Imaginé par un cinéaste en plein crise existentielle et nommé à l’Ours d’Or de Berlin, Light Sleeper est un petit bijou, un drame urbain ténébreux et bouleversant.

Présent au Forum des Images pour introduire le film avec Schrader lui-même, Willem Dafoe a confié les secrets de sa grande performance dans Light Sleeper: incarnant un dealer de drogue new-yorkais, l’acteur a suivi pendant plusieurs jours un véritable revendeur que Schrader connaissait, s’imprégnant du climat d’urgence permanente induite par cette profession, du lien social si particulier que le fournisseur tisse avec ses clients, s’immergeant tout entier dans une réalité sociale complexe et désespérée. Un parcours qui n’est pas sans rappeler celui de Robert de Niro qui, pour préparer son rôle dans Taxi Driver, passa plusieurs semaines à conduire un taxi de nuit dans les quartiers les plus mal famés de la ville. Un parallèle parmi tant d’autres, tant Light Sleeper convoque l’imaginaire du film de Scorsese, que Schrader avait scénarisé lui-même. La boucle est bouclée.
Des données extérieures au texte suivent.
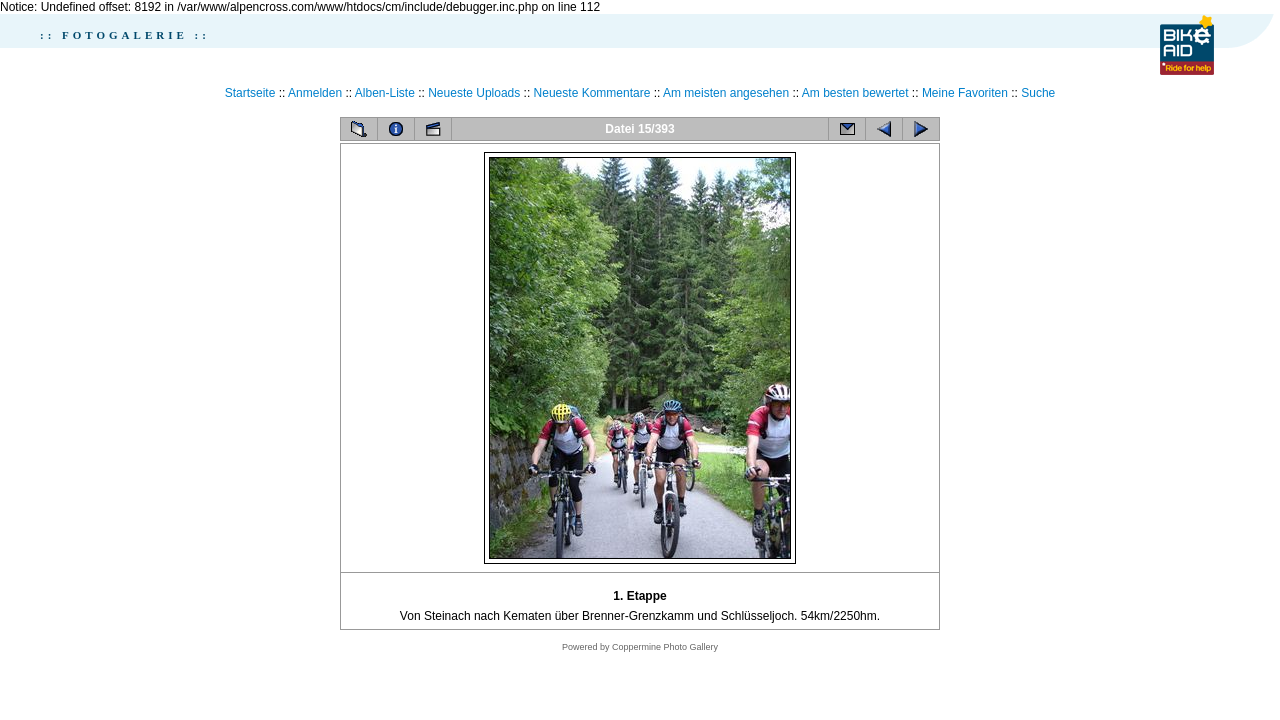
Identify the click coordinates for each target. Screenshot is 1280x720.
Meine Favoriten (965, 93)
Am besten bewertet (855, 93)
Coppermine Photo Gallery (665, 647)
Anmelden (315, 93)
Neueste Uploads (474, 93)
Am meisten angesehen (726, 93)
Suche (1038, 93)
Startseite (250, 93)
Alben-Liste (385, 93)
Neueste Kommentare (592, 93)
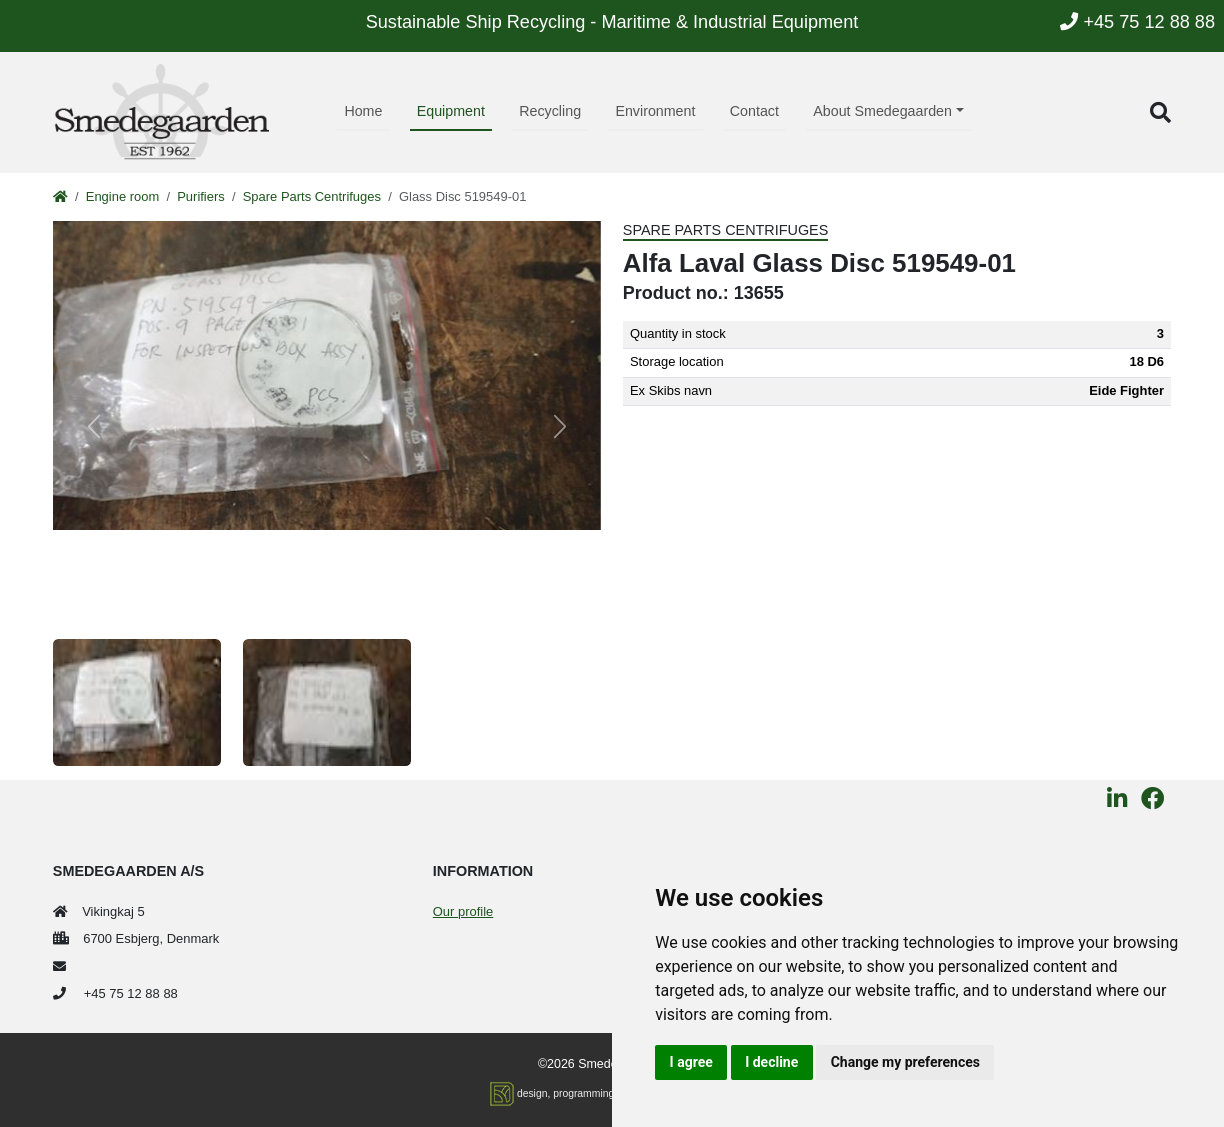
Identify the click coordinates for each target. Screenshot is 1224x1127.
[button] (1160, 112)
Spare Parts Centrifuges (312, 196)
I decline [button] (771, 1062)
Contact (754, 111)
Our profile (463, 911)
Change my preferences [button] (905, 1062)
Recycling (550, 111)
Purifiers (201, 196)
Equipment (451, 111)
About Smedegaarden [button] (882, 111)
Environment (655, 111)
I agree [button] (691, 1062)
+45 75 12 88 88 (1137, 22)
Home (363, 111)
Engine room (122, 196)
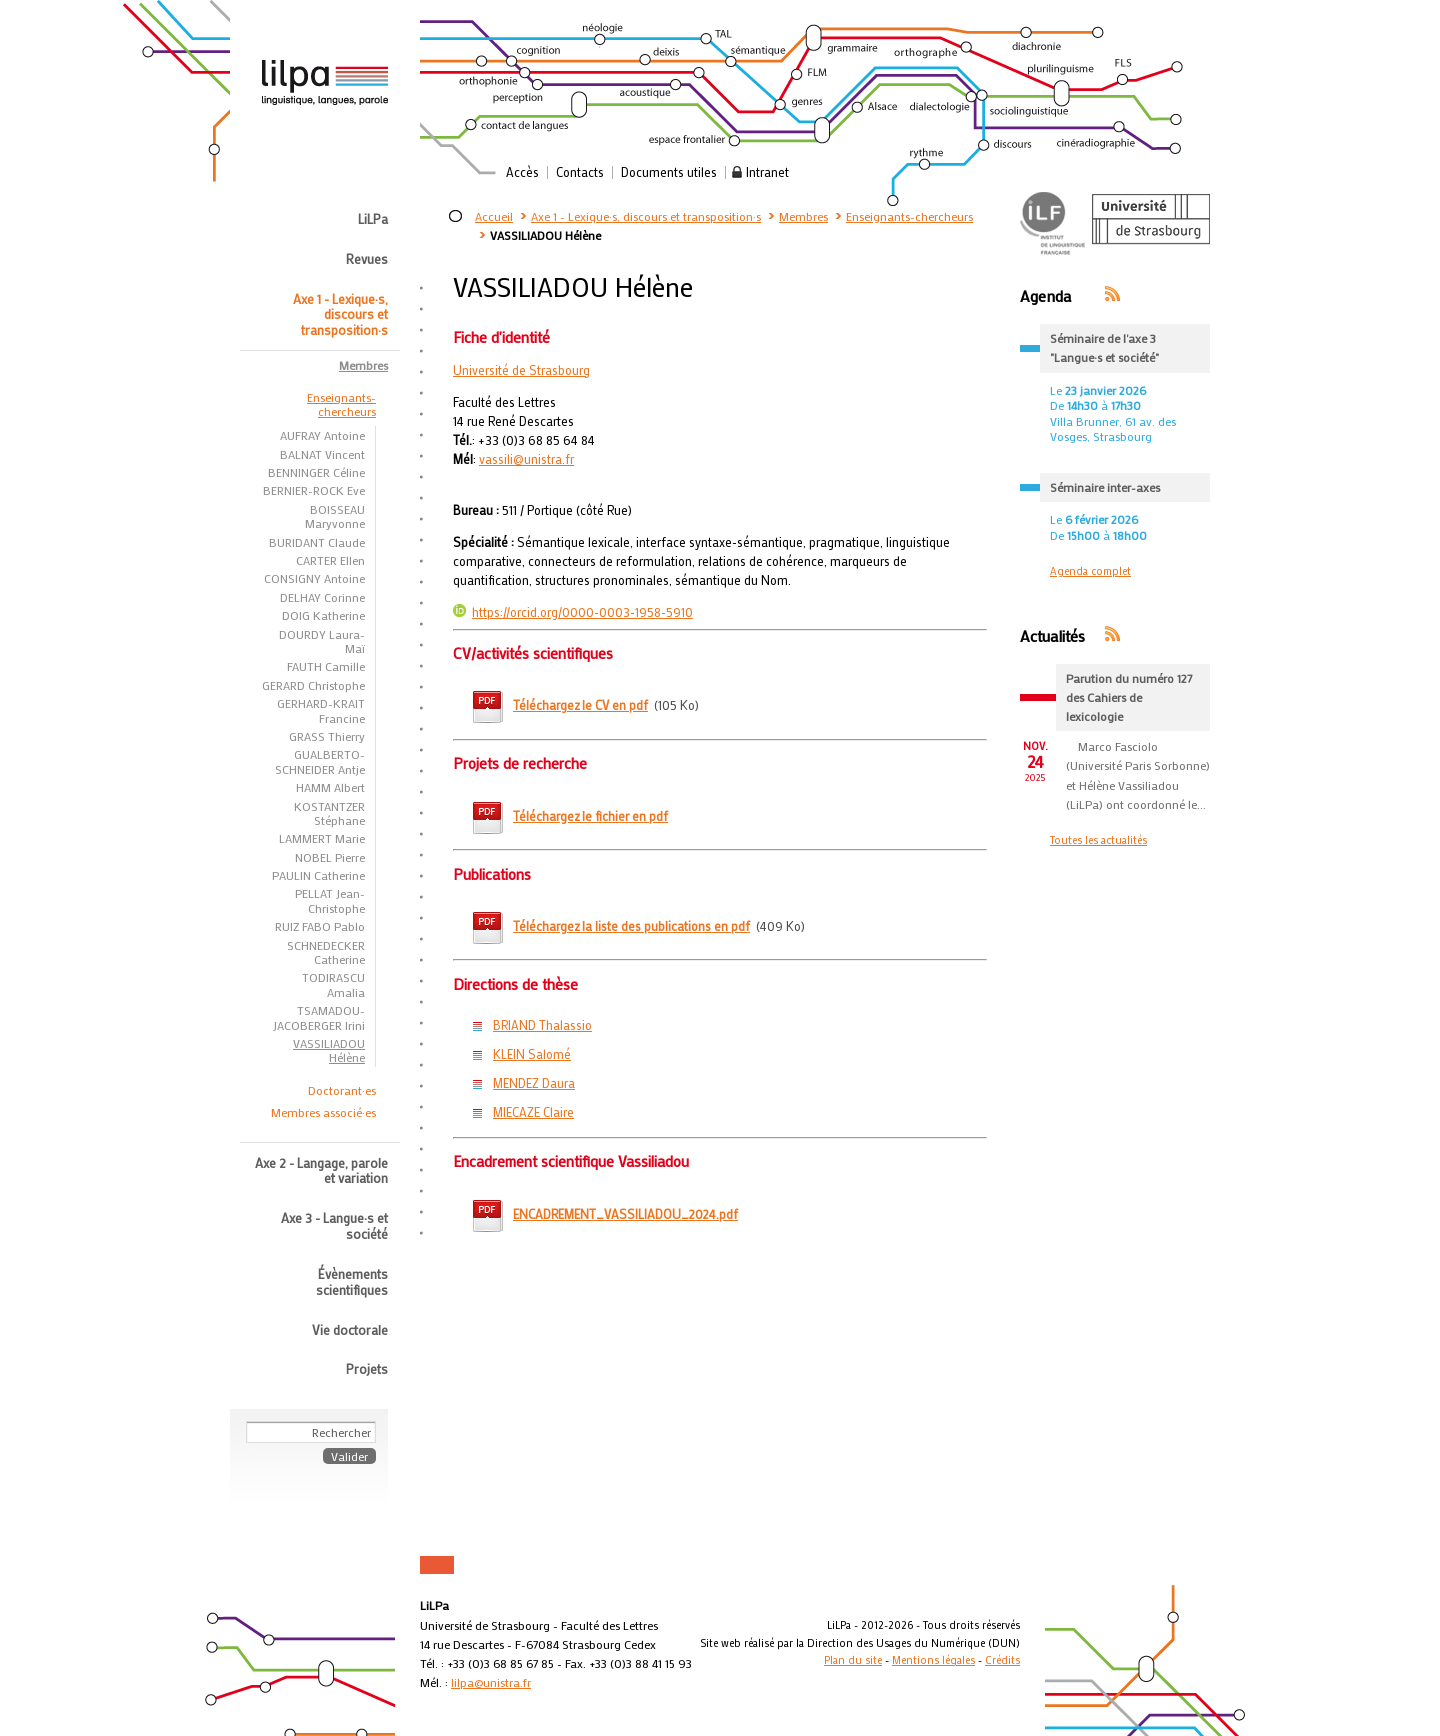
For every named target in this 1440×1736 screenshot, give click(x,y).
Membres (803, 216)
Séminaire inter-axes (1105, 487)
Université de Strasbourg (521, 370)
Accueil (494, 216)
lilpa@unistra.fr (491, 1682)
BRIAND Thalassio (542, 1025)
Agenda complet (1090, 571)
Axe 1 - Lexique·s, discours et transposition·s (646, 216)
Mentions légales (933, 1660)
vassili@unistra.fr (526, 459)
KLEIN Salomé (532, 1054)
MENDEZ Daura (534, 1083)
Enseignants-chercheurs (909, 216)
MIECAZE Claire (533, 1112)
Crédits (1002, 1660)
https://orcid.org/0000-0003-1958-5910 (573, 612)
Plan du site (853, 1660)
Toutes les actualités (1098, 840)
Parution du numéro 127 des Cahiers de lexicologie (1129, 697)
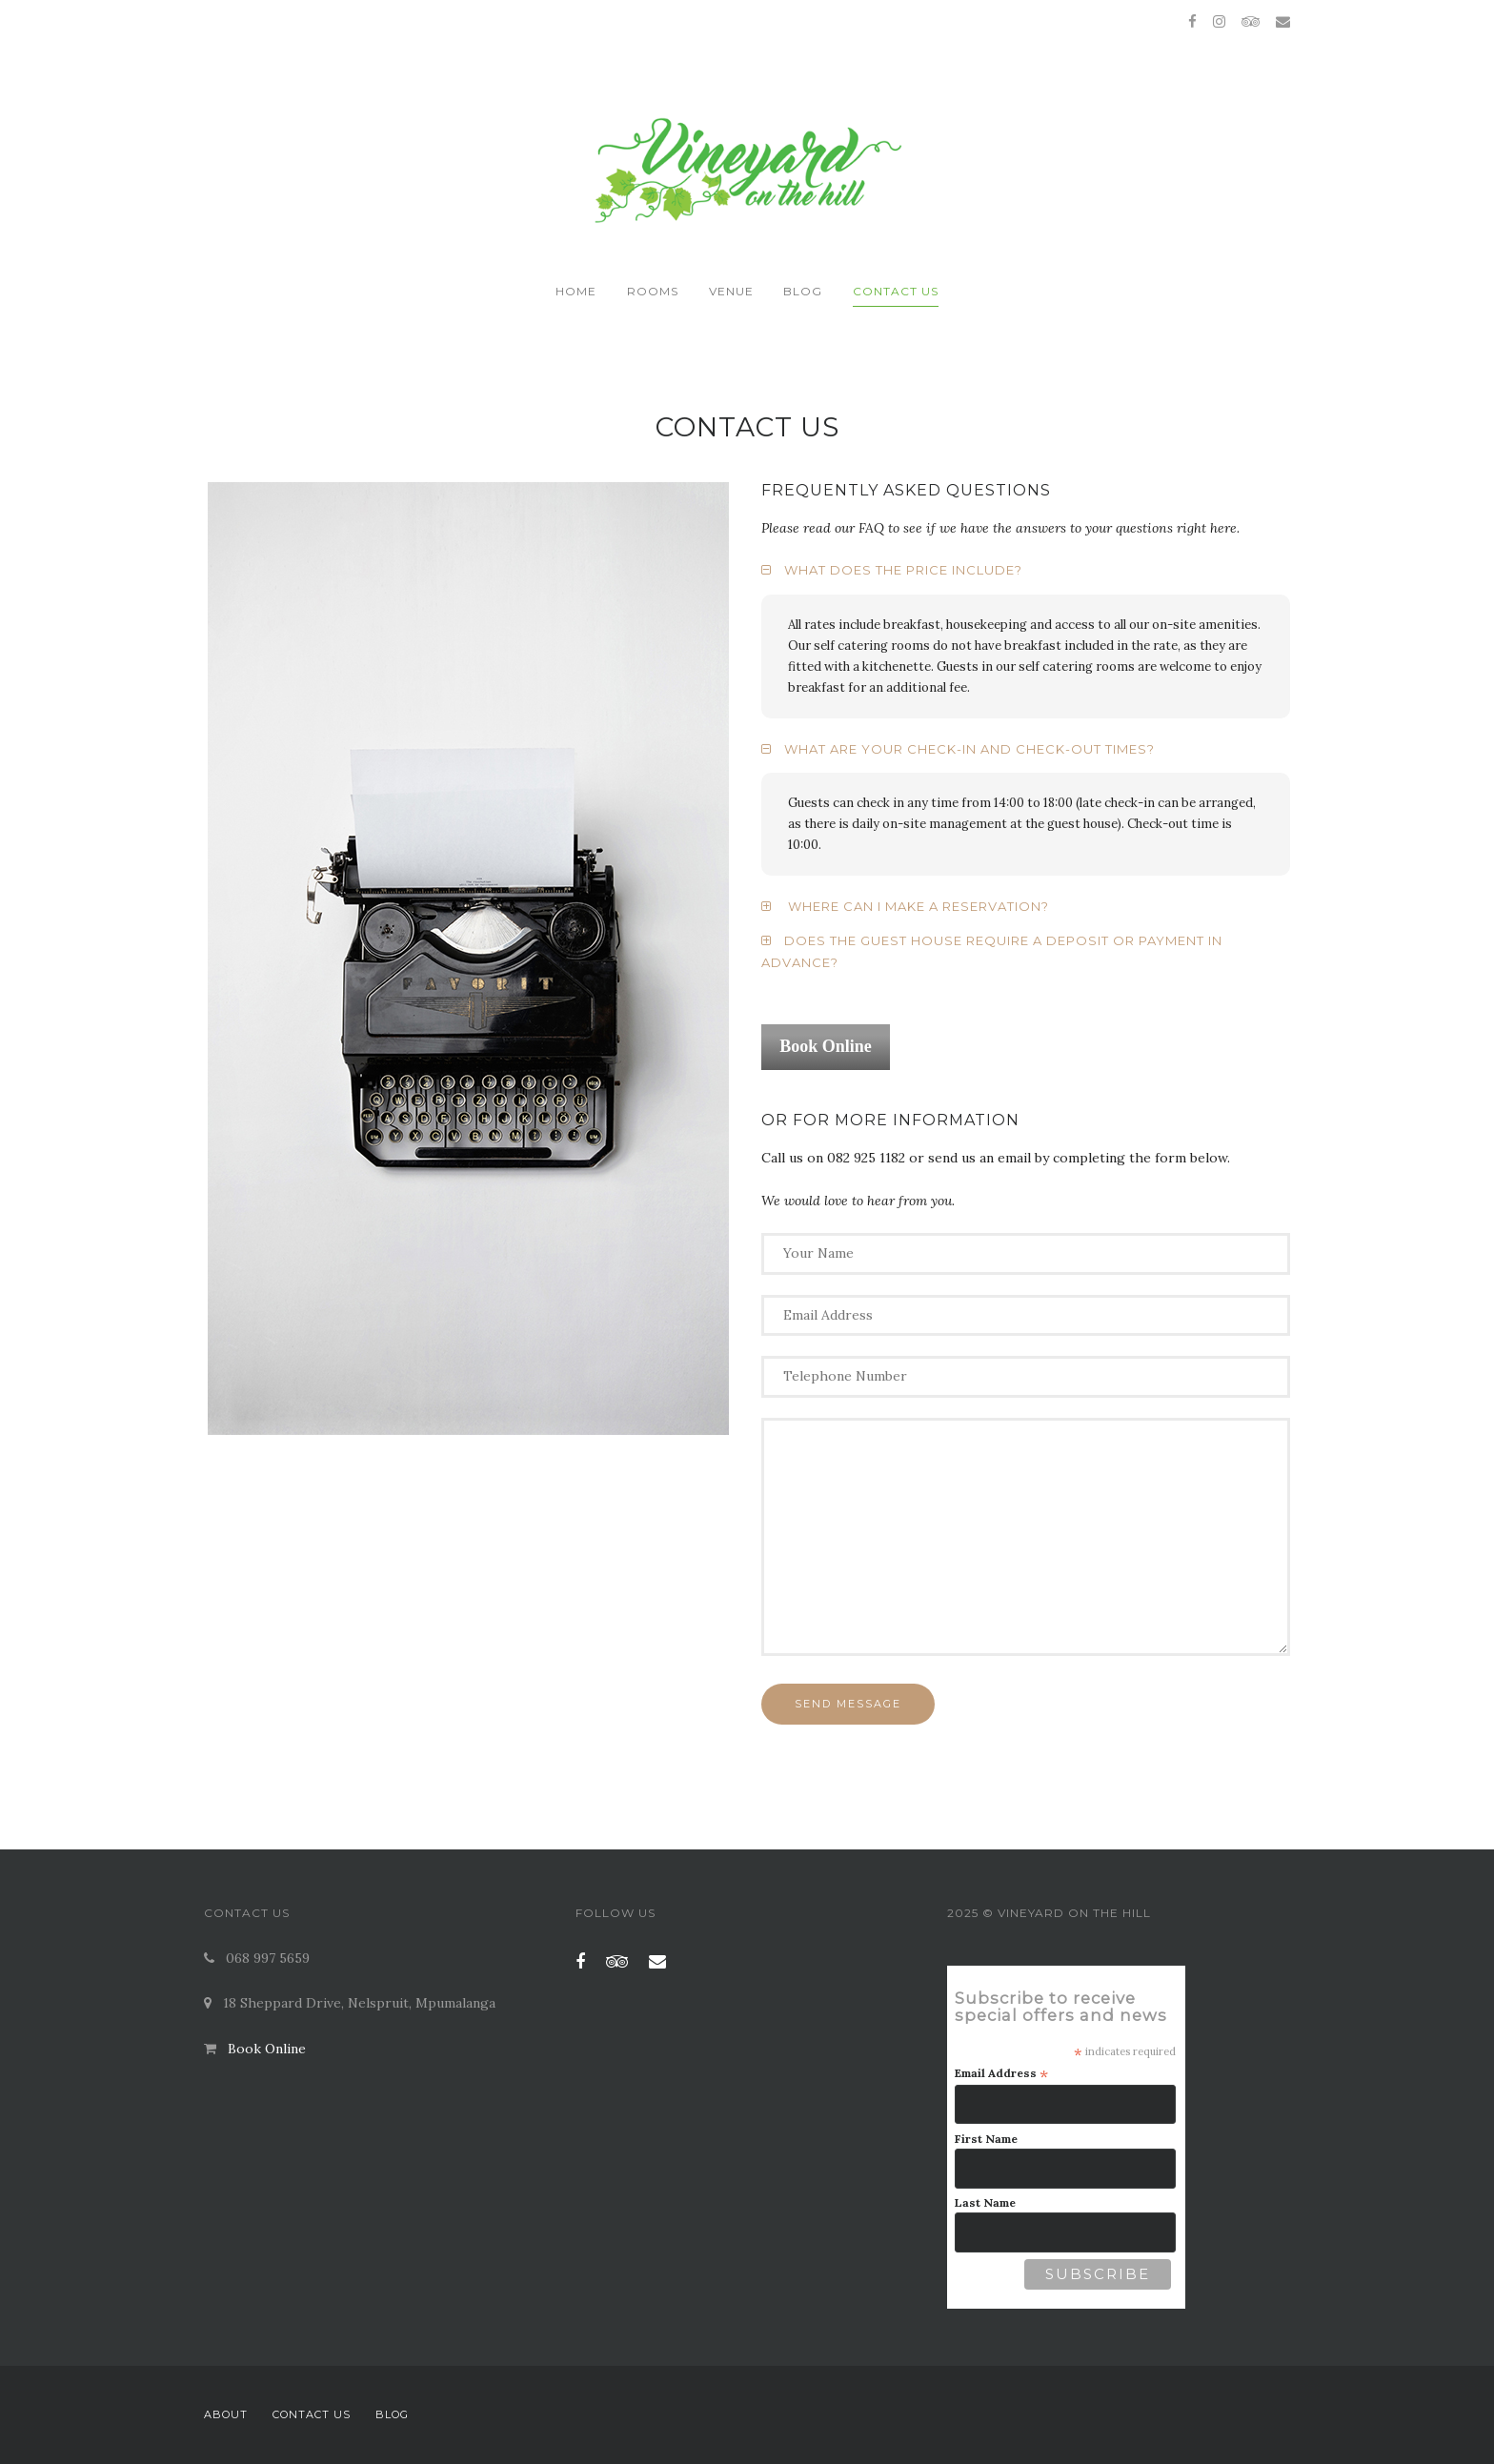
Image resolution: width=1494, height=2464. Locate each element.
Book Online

Le film nous plonge donc dans le morne quotidien de John LeTour, dealer sans envergure travaillant pour le compte de Ann (formidable Susan Sarandon) et qui tient depuis un peu un journal intime. Lui-même ancien toxicomane, John envisage de se ranger des voitures et de reconquérir son ex, Marianne (Dana Delany, bien plus connue pour ses séries TV comme Body Of Proof). Mais le destin ne semble pas l’entendre de cette oreille… Dès son ouverture, un long travelling montrant une rue de pavés sur fond de musique rock dépressive, le film ancre son intrigue dans un New York post-Sida, gangréné par la drogue et le crime, une esthétique de film noir qui sied parfaitement au parcours initiatique de John. Comme Ann et leur partenaire, l’excentrique Robert (David Clennon), John est un fantôme, terré dans son appartement sans âme ou dans celui, faussement bourgeois, de ses complices, trimballé de client en client par un chauffeur anonyme. Une silhouette parmi les autres. Filmée comme un petit village, la ville qui ne dort jamais révèle devant la caméra de Schrader son aspect le plus maléfique, avec ses nightclubs infestés de truands en costumes, ses beaux immeubles derrière la façade desquels se joue l’horreur et coulent les larmes d’une génération dévastée. C’est là que le parallèle avec Taxi Driver prend tout son sens, faisant de Light Sleeper une relecture nouvelle du scénario de Schrader. Si Travis Bickle voyait le peu de santé mentale qu’il lui reste détruit par le monde de la nuit et ses infamies, John est un personnage dramatiquement rationnel, conscient de ses souffrances et de son aliénation et désireux de pouvoir enfin exister comme il l’entend.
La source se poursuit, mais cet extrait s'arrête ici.